Start of Entries provided

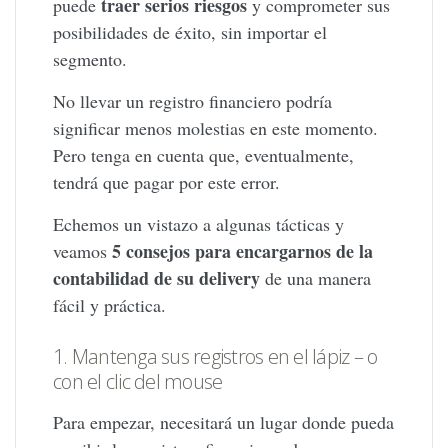
traer serios riesgos
puede
y comprometer sus
posibilidades de éxito, sin importar el
segmento.
No llevar un registro financiero podría
significar menos molestias en este momento.
Pero tenga en cuenta que, eventualmente,
tendrá que pagar por este error.
Echemos un vistazo a algunas tácticas y
5 consejos para encargarnos de la
veamos
contabilidad de su delivery
de una manera
fácil y práctica.
1. Mantenga sus registros en el lápiz – o
con el clic del mouse
Para empezar, necesitará un lugar donde pueda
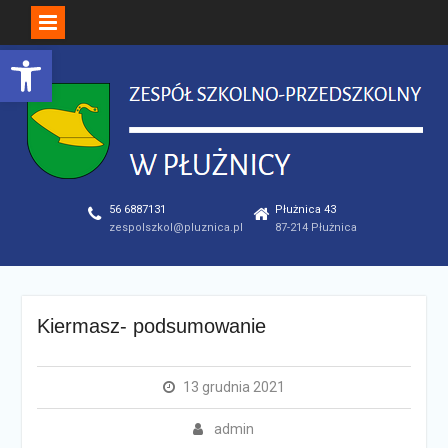
Open toolbar
Skip
to
content
56 6887131
Płużnica 43
zespolszkol@pluznica.pl
87-214 Płużnica
Kiermasz- podsumowanie
13 grudnia 2021
admin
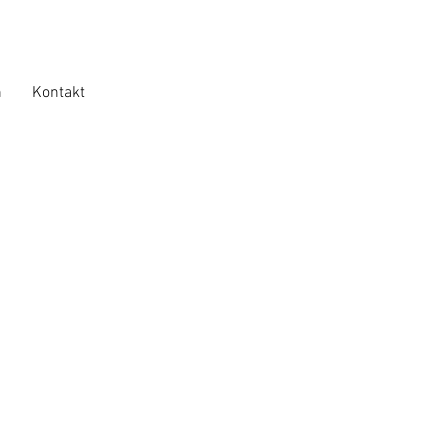
n
Kontakt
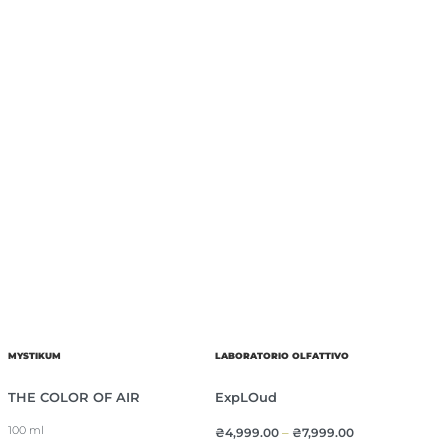
MYSTIKUM
LABORATORIO OLFATTIVO
THE COLOR OF AIR
ExpLOud
100 ml
₴
4,999.00
–
₴
7,999.00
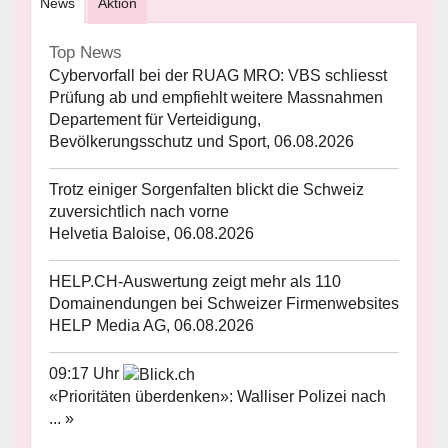
News
Aktion
Top News
Cybervorfall bei der RUAG MRO: VBS schliesst
Prüfung ab und empfiehlt weitere Massnahmen
Departement für Verteidigung,
Bevölkerungsschutz und Sport, 06.08.2026
Trotz einiger Sorgenfalten blickt die Schweiz
zuversichtlich nach vorne
Helvetia Baloise, 06.08.2026
HELP.CH-Auswertung zeigt mehr als 110
Domainendungen bei Schweizer Firmenwebsites
HELP Media AG, 06.08.2026
09:17 Uhr
«Prioritäten überdenken»: Walliser Polizei nach
... »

End of Entries provided

Extract exactly the lines from the one containing "1. Mantenga sus registros en el lápiz – o" through the last line of the records above, both included, and leave out the pictures.

• **Finished task**:
1. Mantenga sus registros en el lápiz – o
con el clic del mouse
Para empezar, necesitará un lugar donde pueda
Open toolbar
Skip
to
content
56 6887131
Płużnica 43
zespolszkol@pluznica.pl
87-214 Płużnica
Kiermasz- podsumowanie
13 grudnia 2021
admin
n
Kontakt
MYSTIKUM
LABORATORIO OLFATTIVO
THE COLOR OF AIR
ExpLOud
100 ml
₴
4,999.00
–
₴
7,999.00
News
Aktion
Top News
Cybervorfall bei der RUAG MRO: VBS schliesst
Prüfung ab und empfiehlt weitere Massnahmen
Departement für Verteidigung,
Bevölkerungsschutz und Sport, 06.08.2026
Trotz einiger Sorgenfalten blickt die Schweiz
zuversichtlich nach vorne
Helvetia Baloise, 06.08.2026
HELP.CH-Auswertung zeigt mehr als 110
Domainendungen bei Schweizer Firmenwebsites
HELP Media AG, 06.08.2026
09:17 Uhr
«Prioritäten überdenken»: Walliser Polizei nach
... »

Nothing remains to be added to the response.